03:19 It's sort of sharded so that some of the storage providers store, basically, it's partitioned into different families of storage providers.
03:31 We don't have any erasure coding or other scheme that tries to get away with avoiding storing and full replicas to the degree of safety and redundancy that you want, that hasn't really been important to us.
03:50 The first step has really just been to move away from everyone storing everything.
03:56 Maybe we will incorporate that in the future.
04:01 I think, SIA, for example has that Messiah but I'm not sure how important it is for the main net level of load that we're imagining.
04:11 So, that's a very big difference.
04:13 Another big difference is that not only members or, I should say, channels can store stuff in the storage system and have it distributed.
04:21 The council working groups could store assets as well which is very important because there's going to be an increasing set of assets of all kinds, you know, binaries and source code and documents of different kinds that you want different parts of the system to be able to persist as different people are flowing through those roles.
04:45 That's why we've introduced the capability of those different subsystems to have their own designated storage spaces, so to speak.
04:53 Also, we're taking much more seriously the need to be able to reclaim space or basically delete content.
05:00 That's something that really hasn't worked in any sort of scale even with Sumer.
05:05 So, that's something we're also introducing.
05:08 Lastly, we are allowing the distribution policy, basically how it is you allocate your bandwidth resources across space and time to be much more flexible because what you can imagine is that for a given channel, for example, for a given piece of content there's going to be a predictable geographic bias in who will want to access it quickly.

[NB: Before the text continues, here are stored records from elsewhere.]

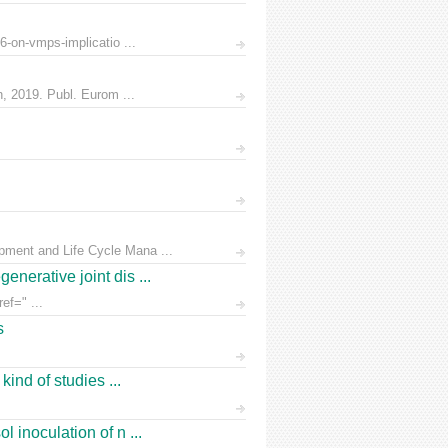
6-on-vmps-implicatio ...
n, 2019. Publ. Eurom ...
pment and Life Cycle Mana ...
nerative joint dis ...
ef=" ...
s
ind of studies ...
 inoculation of n ...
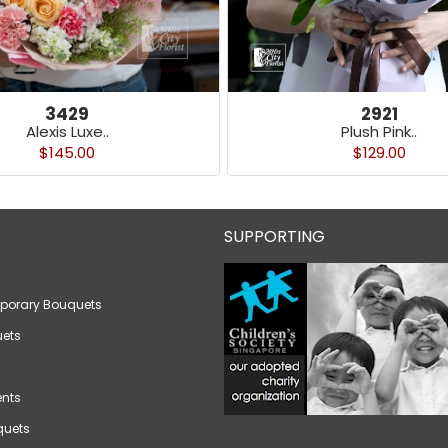
3429
2921
Alexis Luxe..
Plush Pink..
$145.00
$129.00
SUPPORTING
porary Bouquets
ets
nts
quets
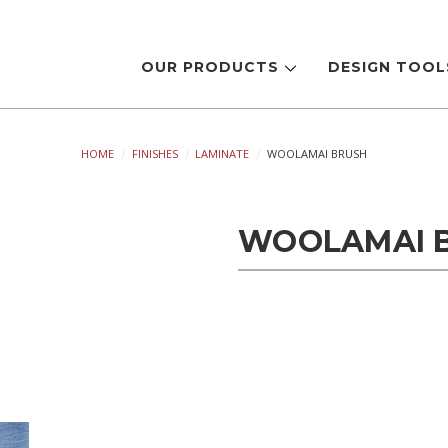
OUR PRODUCTS
DESIGN TOO
HOME
FINISHES
LAMINATE
WOOLAMAI BRUSH
WOOLAMAI 
Current
Stock:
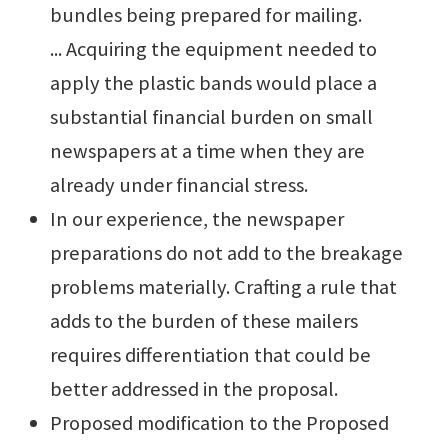
bundles being prepared for mailing.
... Acquiring the equipment needed to
apply the plastic bands would place a
substantial financial burden on small
newspapers at a time when they are
already under financial stress.
In our experience, the newspaper
preparations do not add to the breakage
problems materially. Crafting a rule that
adds to the burden of these mailers
requires differentiation that could be
better addressed in the proposal.
Proposed modification to the Proposed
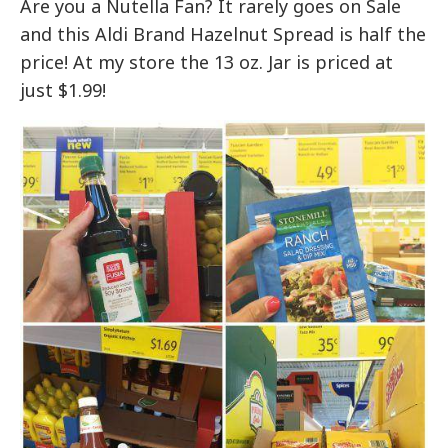
Are you a Nutella Fan? It rarely goes on Sale
and this Aldi Brand Hazelnut Spread is half the
price! At my store the 13 oz. Jar is priced at
just $1.99!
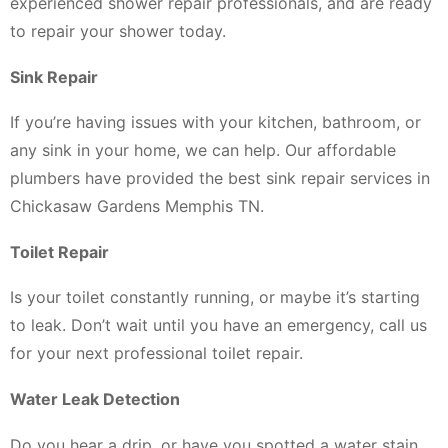
experienced shower repair professionals, and are ready
to repair your shower today.
Sink Repair
If you’re having issues with your kitchen, bathroom, or
any sink in your home, we can help. Our affordable
plumbers have provided the best sink repair services in
Chickasaw Gardens Memphis TN.
Toilet Repair
Is your toilet constantly running, or maybe it’s starting
to leak. Don’t wait until you have an emergency, call us
for your next professional toilet repair.
Water Leak Detection
Do you hear a drip, or have you spotted a water stain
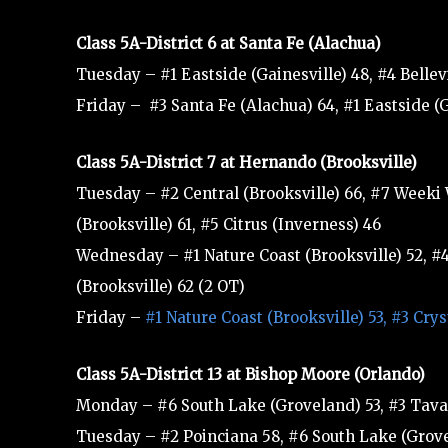
Class 5A-District 6 at Santa Fe (Alachua)
Tuesday – #1 Eastside (Gainesville) 48, #4 Bellev
Friday – #3 Santa Fe (Alachua) 64, #1 Eastside (
Class 5A-District 7 at Hernando (Brooksville)
Tuesday – #2 Central (Brooksville) 66, #7 Weeki
(Brooksville) 61, #5 Citrus (Inverness) 46
Wednesday – #1 Nature Coast (Brooksville) 52, #4 
(Brooksville) 62 (2 OT)
Friday –
#1 Nature Coast (Brooksville) 53, #3 Cry
Class 5A-District 13 at Bishop Moore (Orlando)
Monday – #6 South Lake (Groveland) 53, #3 Tavar
Tuesday – #2 Poinciana 58, #6 South Lake (Grove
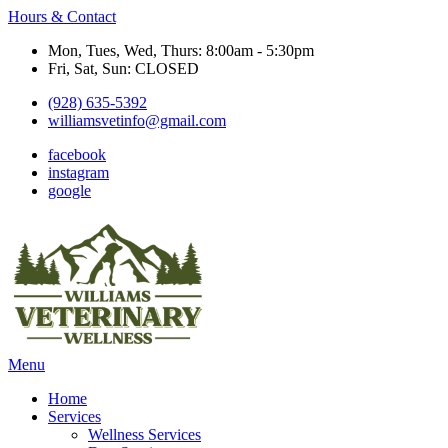
Hours & Contact
Mon, Tues, Wed, Thurs: 8:00am - 5:30pm
Fri, Sat, Sun: CLOSED
(928) 635-5392
williamsvetinfo@gmail.com
facebook
instagram
google
Main
Menu
Menu
Home
Services
Wellness Services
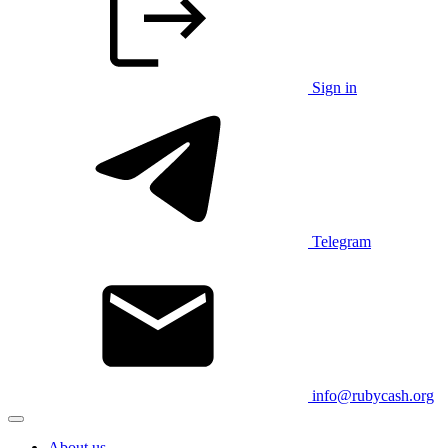
Sign in
Telegram
info@rubycash.org
About us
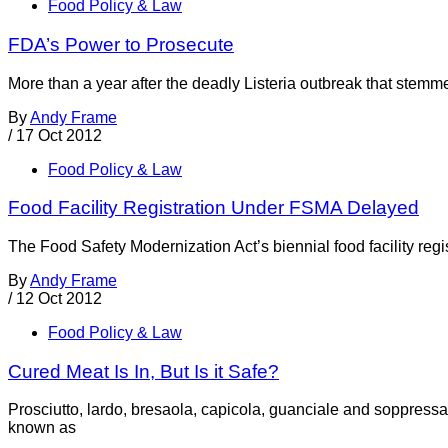
Food Policy & Law
FDA’s Power to Prosecute
More than a year after the deadly Listeria outbreak that stemm
By
Andy Frame
/
17 Oct 2012
Food Policy & Law
Food Facility Registration Under FSMA Delayed
The Food Safety Modernization Act’s biennial food facility reg
By
Andy Frame
/
12 Oct 2012
Food Policy & Law
Cured Meat Is In, But Is it Safe?
Prosciutto, lardo, bresaola, capicola, guanciale and soppressa
known as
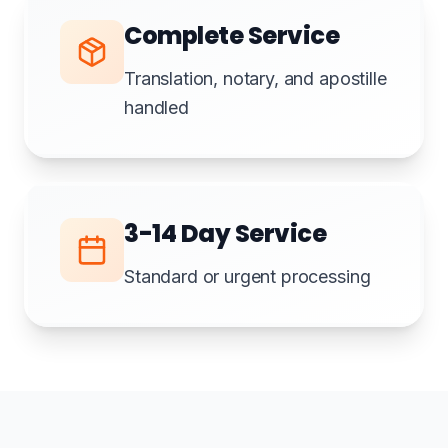
Complete Service
Translation, notary, and apostille
handled
3-14 Day Service
Standard or urgent processing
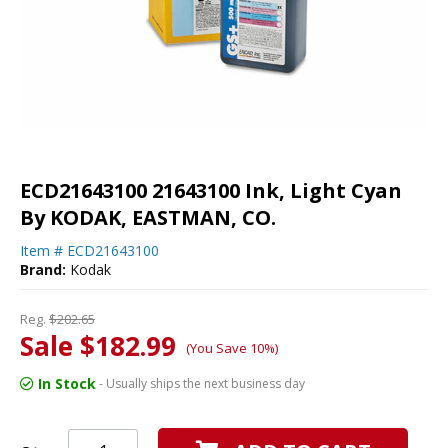
ECD21643100 21643100 Ink, Light Cyan
By KODAK, EASTMAN, CO.
Item #
ECD21643100
Brand:
Kodak
Reg.
$202.65
Sale $182.99
(You Save 10%)
In Stock
- Usually ships the next business day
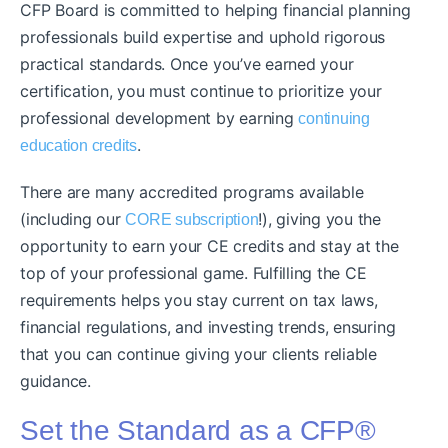
CFP Board is committed to helping financial planning
professionals build expertise and uphold rigorous
practical standards. Once you’ve earned your
certification, you must continue to prioritize your
professional development by earning
continuing
.
education credits
There are many accredited programs available
(including our
!), giving you the
CORE subscription
opportunity to earn your CE credits and stay at the
top of your professional game. Fulfilling the CE
requirements helps you stay current on tax laws,
financial regulations, and investing trends, ensuring
that you can continue giving your clients reliable
guidance.
Set the Standard as a CFP®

05:37 If you're some Spanish cooking show, overwhelmingly there are some parts of the world which are going to want to access that content, and you would want to be able to optimize for the location of the distribution infrastructure that services those, as opposed to something else like a Finish knitting show.

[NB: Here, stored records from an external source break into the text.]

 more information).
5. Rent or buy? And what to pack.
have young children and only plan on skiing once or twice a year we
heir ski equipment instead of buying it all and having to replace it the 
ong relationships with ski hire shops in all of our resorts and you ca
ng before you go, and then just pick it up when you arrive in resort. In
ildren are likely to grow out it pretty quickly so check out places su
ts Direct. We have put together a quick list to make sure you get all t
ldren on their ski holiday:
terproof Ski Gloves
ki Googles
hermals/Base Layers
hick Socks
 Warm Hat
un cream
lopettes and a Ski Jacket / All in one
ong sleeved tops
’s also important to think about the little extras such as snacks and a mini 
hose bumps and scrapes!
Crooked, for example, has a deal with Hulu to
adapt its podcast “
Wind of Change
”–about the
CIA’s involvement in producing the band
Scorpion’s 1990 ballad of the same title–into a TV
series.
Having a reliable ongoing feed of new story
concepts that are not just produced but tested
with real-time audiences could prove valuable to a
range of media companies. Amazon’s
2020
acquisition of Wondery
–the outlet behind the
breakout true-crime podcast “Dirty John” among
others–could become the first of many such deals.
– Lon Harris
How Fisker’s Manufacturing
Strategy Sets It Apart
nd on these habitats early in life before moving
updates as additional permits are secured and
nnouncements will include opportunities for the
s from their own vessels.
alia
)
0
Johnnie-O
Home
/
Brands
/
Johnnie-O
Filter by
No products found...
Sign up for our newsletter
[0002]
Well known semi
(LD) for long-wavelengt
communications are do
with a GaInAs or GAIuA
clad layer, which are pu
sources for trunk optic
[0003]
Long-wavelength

05:59 That's another very important distinction.
06:05 This level of sophistication is more than enough for main net purposes.
06:10 So, that's the v2 storage distribution system, and the work has already started.
06:14 Then we have the concept of gateways.
06:20 The issue the gateways attempt to address is the fact that it's really important for the tokenomics of the system to work specifically in the sense that if you're a user,
a consumer coming in to view content, you're consuming obviously expensive infrastructure resources like bandwidth and storage and so on, but you're also, of course, enjoying the fact that someone has made a fixed investment of creating the content that you're also viewing.
06:53 For the system to work overall there has to be a way to get the viewers to contribute some value back to the platform and everyone else.
07:02 The obvious way to do that is just requiring all the viewers to have Joy token and create memberships and have to have a signer and an ex in their browser and find their way to some front-end application hosted somewhere, and they have to acquire Joy in some way in order to view the content.
07:25 I think it goes without saying that would be a huge barrier to entry, and it would really restrict your ability to onboard people who don't even know anything about crypto, don't know how to or don't want to deal with how to acquire it, how to manage it, how to store it, how to spend it.
07:42 It's still not a great experience if every time you have to watch something, a big signer thing popped up and asked you to sign off on spending some Joy, that would not be a great experience.
08:00 Even if you made something a little bit more lumpy, like if you paid for x number of views or for some period of time, it's still a very steep onboarding experience.
08:20 I think, one of the main things we have to unlock is a way for just a general audience to, in an economically sustainable way, enjoy and consume the content, and that's what gateways are supposed to do.
08:32 Gateways are basically front-end operators who are free to monetize and own the relationship with the end user in whatever way they see fit.
08:43 If they monetize through advertising, that's fine, if they monetize through some sort of in-app purchase in some app store, maybe on a smart TV, I don't know, they're free to do that however they see fit.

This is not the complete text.